Yeah, just filled a can with some lead fishing weights and hit it with the torch. :lol Yes, they got here quick! They may not be perfect, but they are miles ahead of those plastic ones.
Great looking blaster base so far, Clutch! Other than reading it in this thread, people will never be able to tell what parts it's made up from once it's finished. That C96 replica is bound to confuse someone someday.
With the available video quality for NR it's tough to tell for sure but I noticed a possible difference between the NR's upper receiver vs. the ANH Hero's.

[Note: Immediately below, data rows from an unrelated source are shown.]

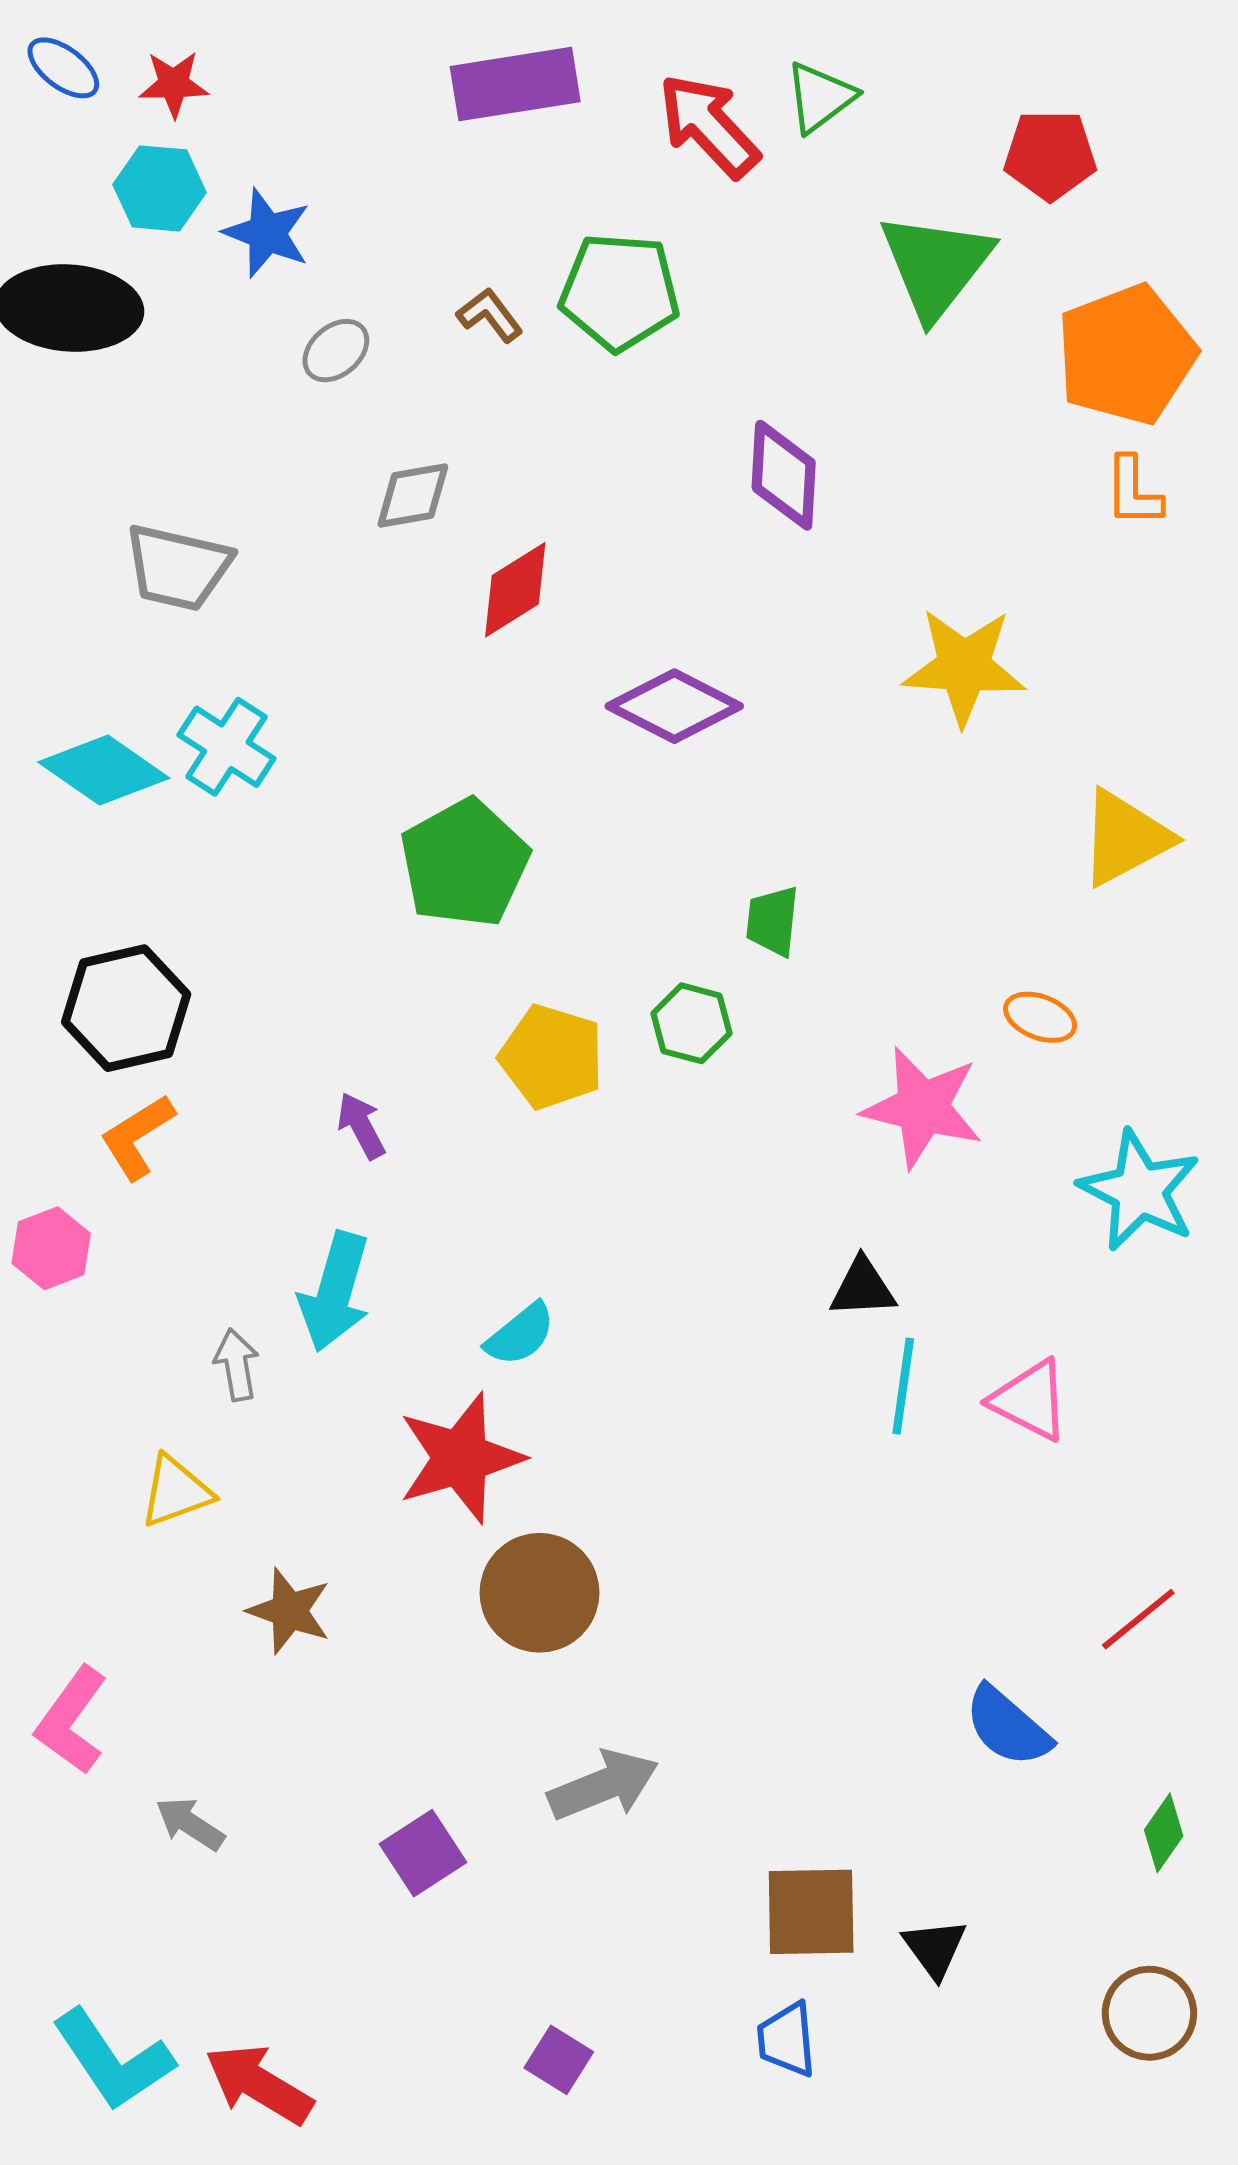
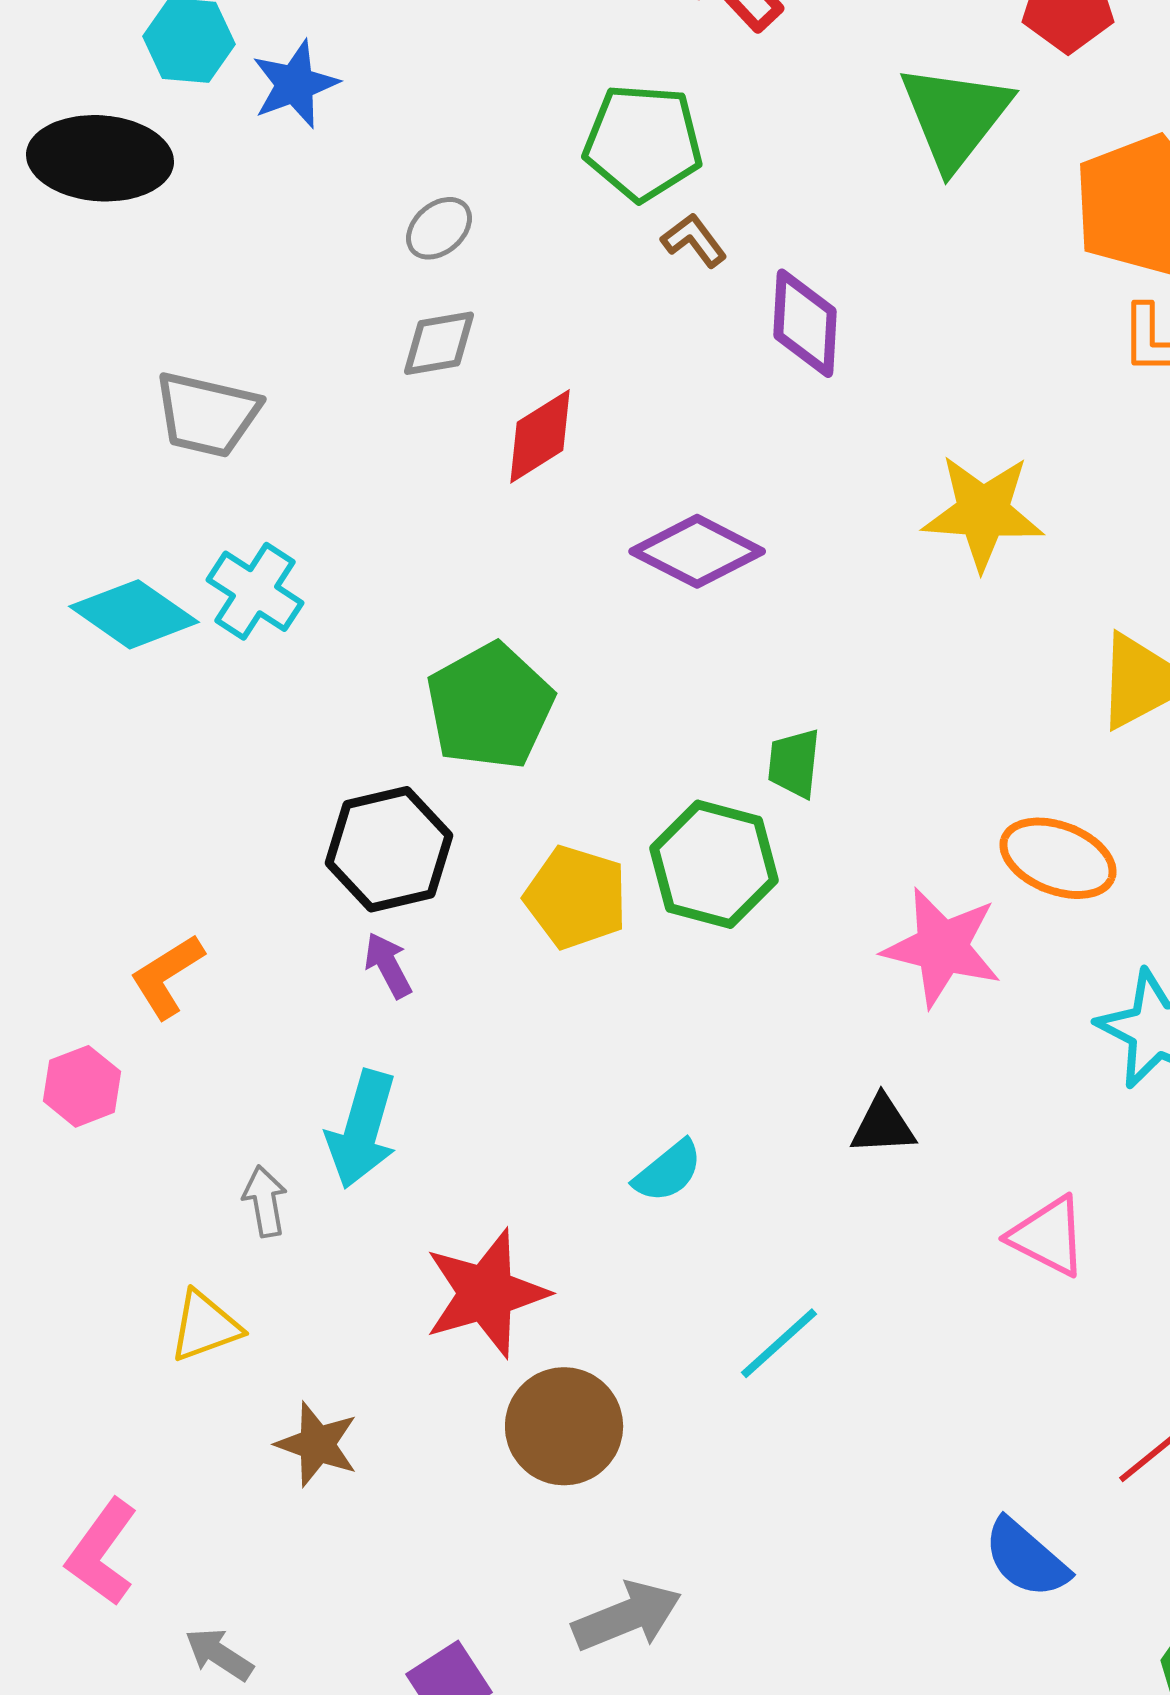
blue star: (267, 233) -> (295, 84), turned 30
brown L-shape: (490, 315) -> (694, 240), moved
gray ellipse: (336, 351) -> (439, 228), moved
black hexagon: (126, 1008) -> (389, 849), moved
orange ellipse: (1040, 1017) -> (1058, 858), size x1.6
green hexagon: (691, 1023) -> (714, 864), size x1.6
cyan semicircle: (520, 1334) -> (668, 1171), moved
cyan line: (903, 1386) -> (779, 1343), moved, turned 40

I wonder if there were two custom bull barreled Mausers built instead of one, and why would the Merr Sonn have the ANH upper and the NR lower?.. :confused
Now you tell me! :lol Didn't think to check that. I don't have a real one to compare to, only my MGC. I don't remember seeing much difference unless MGC is way off as well. Also, was the scope mount (the part that actually touches the scope) a found item? I'm thinking if it was, then it wouldn't get as scratched up as the mounting bracket, which I am assuming was just aluminum painted black. Where I'm going with this is I'm thinking about asking for the bracket and knobs to not be anodized so that they can be easily weathered?
The MGC trigger is better but has this "insert" which a real one doesn´t have. As you can see the real trigger is much "pointy" and slimmer than on the Denix.
But even with all the holes filled already, you should be able to reshape it with some efforts...
Tape/ mask your trigger guard and C96 body as good and you can to avoid scratching. Put it in a vice and get to work with a coarse file.
To my knowledge it was never determined wheter the actual scope mount was a found item or specially built for NR. But based on the pre-production shots of the Han hero DL44, it´s clearly blued and not painted!
the trigger can also be set back to the proper position by altering the cocking notch and drilling a new hole for the pin forward of where it is. You can fill the hole with "low melt" soldier.
you can also make the rear of the trigger guard "rounder" by using a 1 inch or so pipe inside the guard and gently hammering (on the pipe) to reshape the back of the guard slightly, then file/dremel the outside contour to match the HERO.
...By the way Clutch, the anodizing is easily weather-able. It would be easy to scuff off some color to look worn. If you got them raw, you would need to paint them anyway (in aluminum.) so the base color would help.
Maybe to get it all off but to just wear the edges a bit it shouldn't be too tough... I'm sure if you want to leave them raw we could. What about the rest of the parts?